Police Work Makes Time Stand Still In Only the River Flows

Detective Ma Zhe (Yilong Zhu) wanders through the frames of Wei Shujun’s period noir Only the River Flows, smoking cigarettes like carbon monoxide is actually his oxygen, almost always bedecked in his leather coat. These are the trademark symbols of a weary cop who has worked too long and seen too much. Ma Zhe’s protective outerwear doesn’t protect him at all, of course, not even against the weather; he’s often seen shivering and hugging himself for warmth in the cold rural nights he spends chasing a murderer.
Only the River Flows takes place in Banpo Town, a fictional riverside hamlet, in 1990s China. Ma Zhe, already on the cusp of being jaded when we meet him at the start of the film, is tasked with solving the murder of an elderly woman, whose dead body washes up on the shores of said river; Shujun makes hay of the “case closed!” trope, wherein the culprit is found too soon, and too easily, to satisfy the hero’s internal drive to pursue the truth and find justice. It’s the “madman” (Chunlei Kang), says Ma Zhe’s boss (Tianlai Hou) and his peers – a taciturn, behaviorally challenged man, pseudo-adopted by the elderly woman. Because he’s such an obvious subject, the audience knows that he isn’t the guy, and that the quick solution is neither about truth nor justice, but about appearances. The chief wants Ma Zhe’s investigation over and done with, wrapped with a neat little bow on top. Ma Zhe’s gut gets in the way.

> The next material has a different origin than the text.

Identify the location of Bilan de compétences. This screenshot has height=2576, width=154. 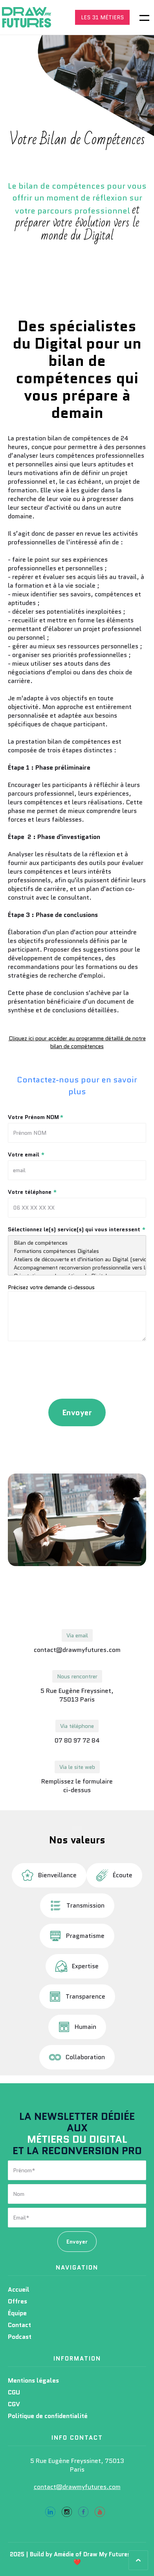
(77, 1243).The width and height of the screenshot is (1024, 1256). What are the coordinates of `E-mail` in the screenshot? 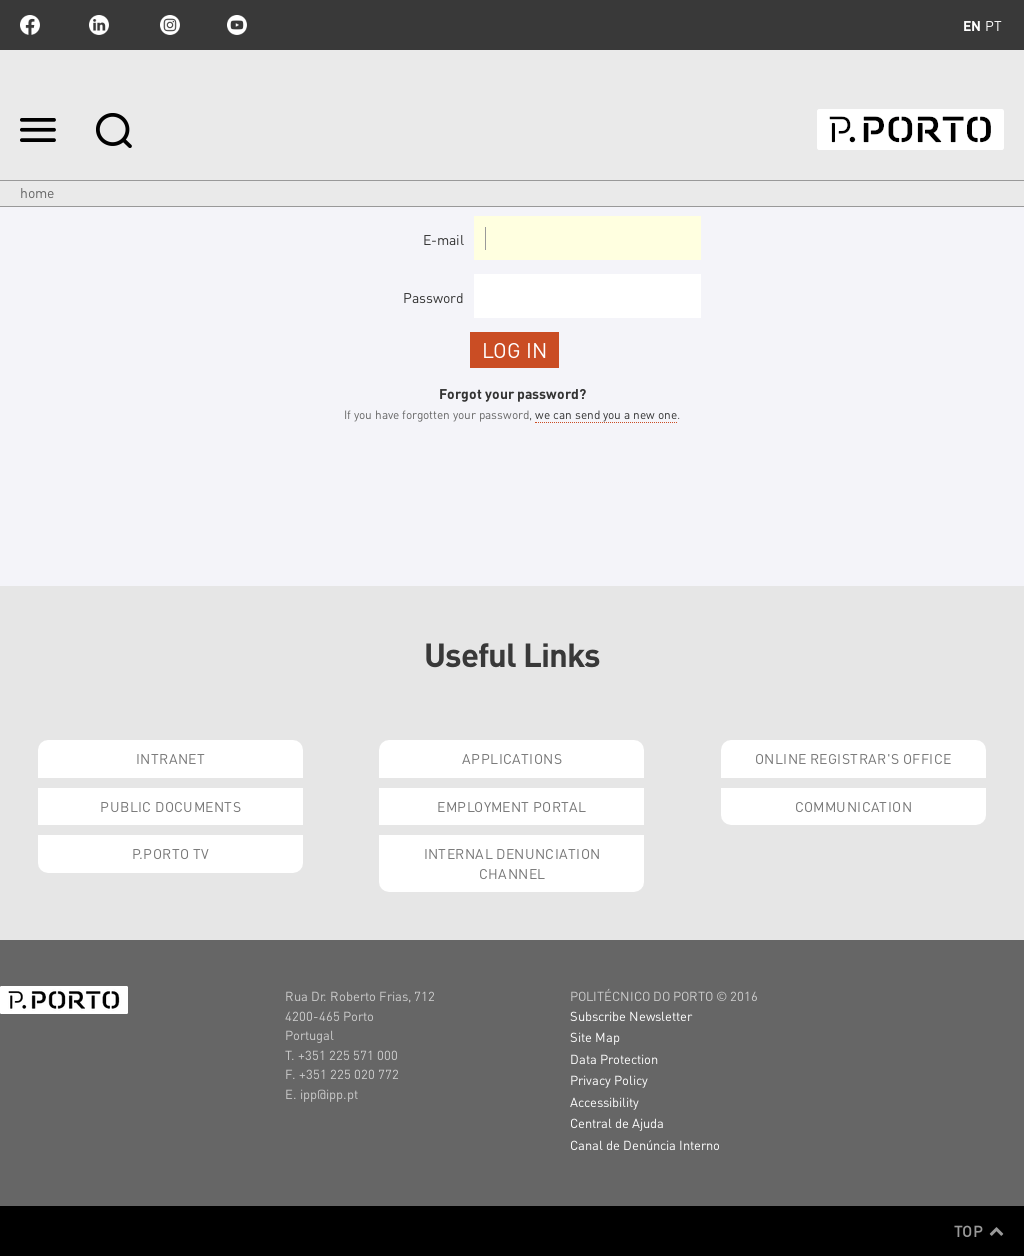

It isn’t just instinct that holds up the film’s proceedings, either. It’s Ma Zhe’s impending fatherhood. Quietly, delicately, Only the River Flows uses the madman as a foil for all of the anxieties baked into every new parent-to-be. A doctor tells Ma Zhe and his wife Bai Jie (Chloe Maayan) that there’s a 10% chance that their baby will be born with a genetic defect that would stymie their cognitive growth; suddenly the madman ceases to be a mere murder suspect, and instead turns into a window for what Ma Zhe’s unborn child might be like. Immediately upon coming home from that awkward visit with the doctor, Ma Zhe practically orders Bai Jie to abort the baby.